The chairman said his presentation will point out any "unintended consequences" of their application during the pre-season games. The review was agreed at the Central Council meeting in November specifically for this purpose and his understanding was that they would continue through the league.
"What we have been asked to do, and I will attend the meeting, is to put a report of a sample of 10 to 12 games before that meeting which will help inform the discussion but, in terms of any executive function or further refinement, that's a matter for Central Council.
"Delegates will bring to that meeting the views of their county executive and maybe others and it's largely their function to bring that level of discussion to bear as opposed to a committee reflecting that broad opinion, even though most people are aware of the different perspectives on it."
Central Council delegates are likely to come under pressure from county management teams and their squads to dispense with the three-handpass rule, given how vocal they have been in opposition to the handpass restriction especially since the trials began.
One of those "unintended consequences" may be the drop in the number of goals scored. The comparison is narrow but in the 18 McKenna Cup games in 2017 and 2018/2019 the number of goals scored has fallen from 47 to 34, a decrease of 27.65 per cent.
Leinster's O'Byrne Cup has operated a little differently this year but, drawing parallels between the games in advance of semi-finals this season and last, there have been 27 goals from 15 games played in recent weeks by comparison to 24 from 11 at the same stage last year, a drop of 17.5 per cent.
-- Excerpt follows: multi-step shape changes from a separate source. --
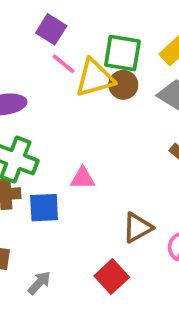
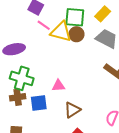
yellow triangle: (95, 78) -> (61, 32), turned 35
brown triangle: (137, 228) -> (72, 110), moved

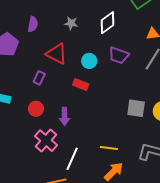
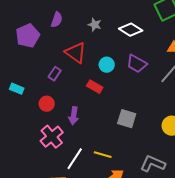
white diamond: (107, 23) -> (131, 30), turned 60
gray square: (136, 108) -> (127, 119), moved
yellow line: (109, 148) -> (103, 155), moved

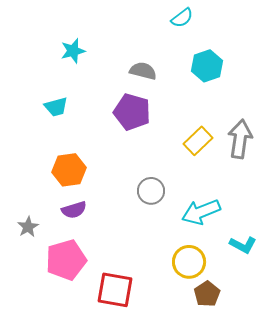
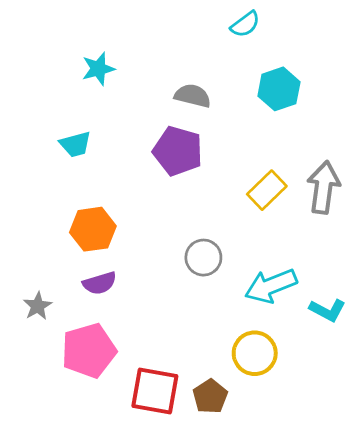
cyan L-shape: (243, 245) -> (327, 310), moved
brown pentagon: (207, 294) -> (210, 396), moved

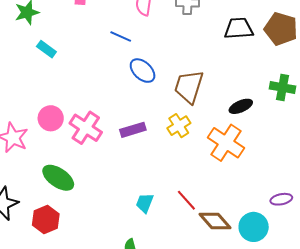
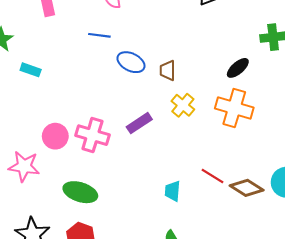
brown trapezoid: (189, 87) -> (168, 70), moved, size x0.6

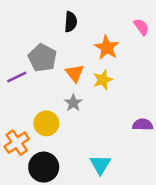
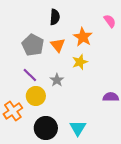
orange triangle: (75, 73) -> (58, 45), moved
purple line: (17, 77) -> (30, 75), moved, turned 70
black circle: (44, 167) -> (46, 128), moved

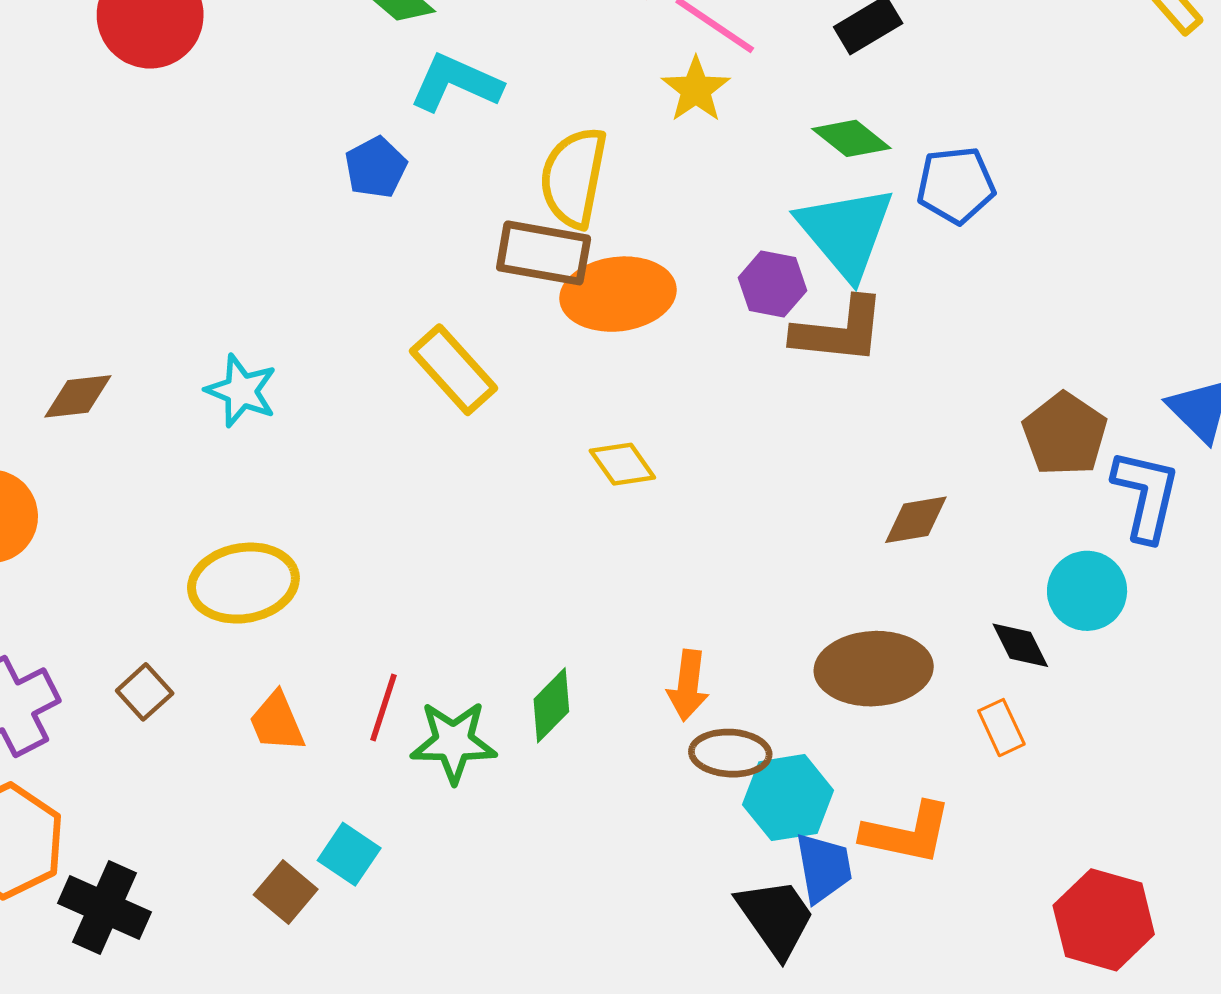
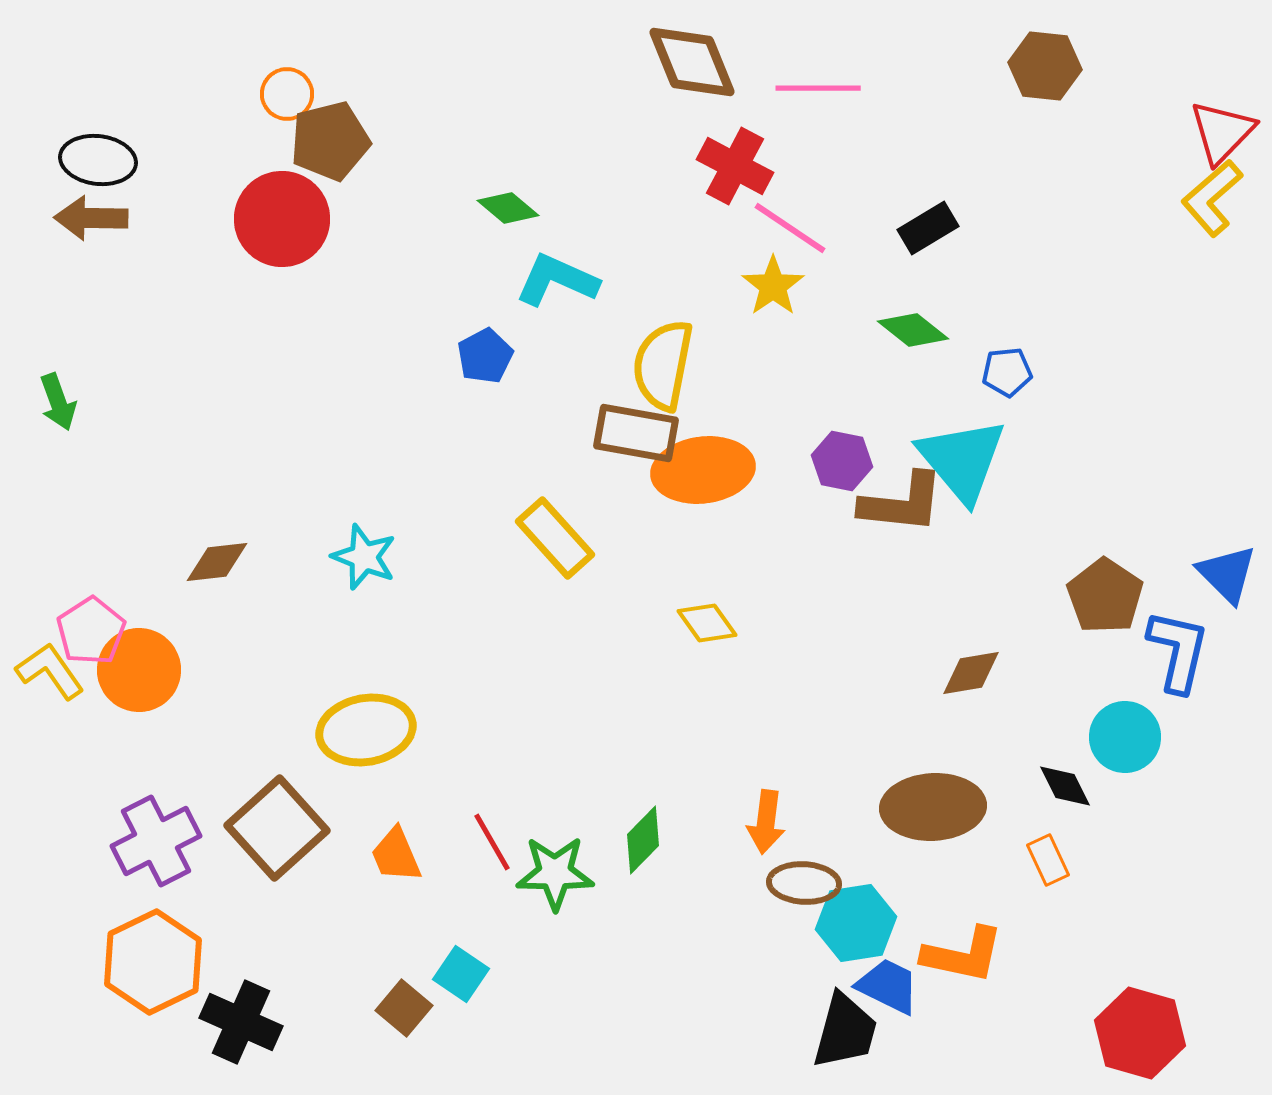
blue pentagon: (956, 185) -> (1007, 372), size x0.7
cyan triangle: (846, 232) -> (962, 460), moved
brown square: (145, 692) -> (277, 828), size x2.0
red line: (383, 708) -> (492, 842), turned -48
blue trapezoid: (824, 868) -> (888, 986), turned -54
black trapezoid: (776, 918) -> (845, 1031), turned 50

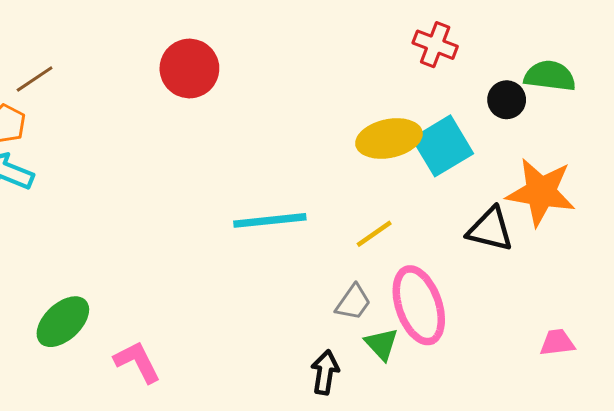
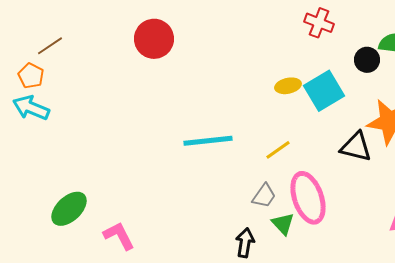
yellow ellipse: (389, 138) -> (288, 86), size x0.6

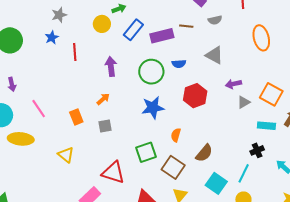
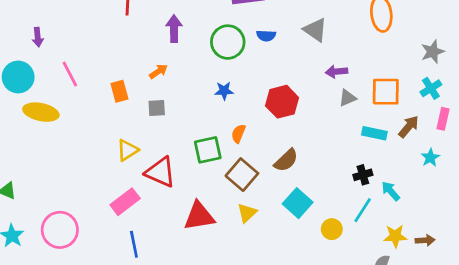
orange square: (271, 94) -> (386, 92), turned -35
red hexagon: (195, 96) -> (282, 102), moved
blue star: (153, 108) -> (224, 91), size x0.6
orange semicircle: (176, 135) -> (238, 134), moved
black cross: (257, 150) -> (363, 175), moved
yellow triangle: (66, 155) -> (128, 150), moved, turned 42
cyan line: (244, 173) -> (363, 210), moved

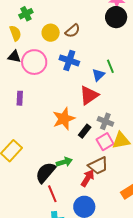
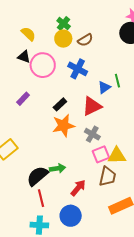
green cross: (26, 14) -> (64, 24), moved, turned -32
yellow semicircle: (15, 33) -> (28, 34), turned -35
purple rectangle: (20, 98) -> (23, 99), turned 32
gray cross: (105, 121) -> (92, 134), moved
black rectangle: (85, 131) -> (60, 104), moved
brown trapezoid: (98, 166) -> (107, 176), moved, turned -60

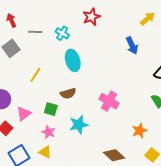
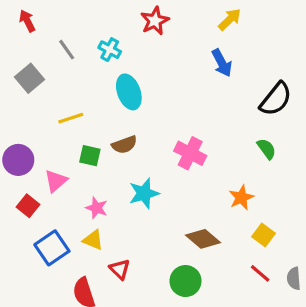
yellow arrow: (147, 19) -> (230, 19), moved
red arrow: (11, 20) -> (27, 21), moved
gray line: (35, 32) -> (67, 50), turned 56
yellow line: (35, 75) -> (71, 118), turned 42
green square: (51, 109) -> (90, 156), moved

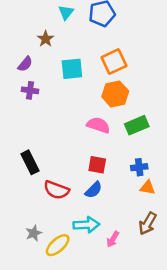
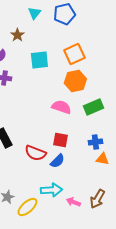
red semicircle: (56, 190) -> (35, 153), moved
brown arrow: (148, 224) -> (97, 199), moved
pink arrow: (113, 239) -> (73, 202), turned 80

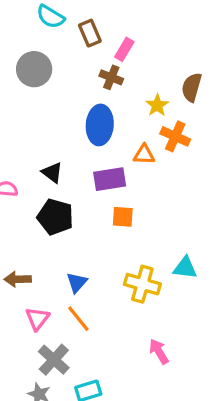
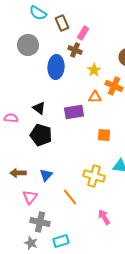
yellow star: (157, 105) -> (94, 70), moved
blue ellipse: (100, 125) -> (56, 67), moved
orange square: (123, 217) -> (104, 135), moved
blue triangle: (77, 283) -> (46, 175), moved
orange line: (78, 319) -> (70, 197), moved
gray cross: (54, 360) -> (40, 222), turned -30

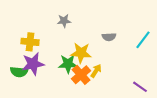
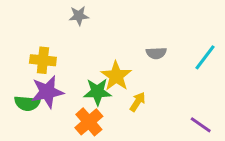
gray star: (64, 21) -> (79, 16), moved
yellow star: (81, 53) -> (116, 76), turned 30
orange cross: (81, 75) -> (89, 122), moved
Hassan said he had no issue with the review taking place between competitions. "When any set of experimental rules in any sport are introduced there can be consequences that are maybe unexpected and it's quite right a review of those will take place."
Most opposition in recent weeks has been to the handpass restriction. "What we would say is that the evidence base for that recommendation is fairly clearcut and as a consequence of that we need to consider whether restricting the extent to which the handpass is used in Gaelic football would add to a game as a spectacle. Because even though managers that have been quite outspoken against the experimental process generally, even they would be willing to accept that the spectacle of the game needs to be considered as it has somehow been diminished in recent times.
"While rule changes have a proportionate role to play then clearly there is a broader stakeholder discussion to be had regarding the coaching, officiating of matches and particularly the issue of competitive balance."
Hassan said it was "unlikely" that his committee would explore any further playing rules possibilities after the league had concluded because 2020 was a year for changes to be made in line with the five-year moratorium.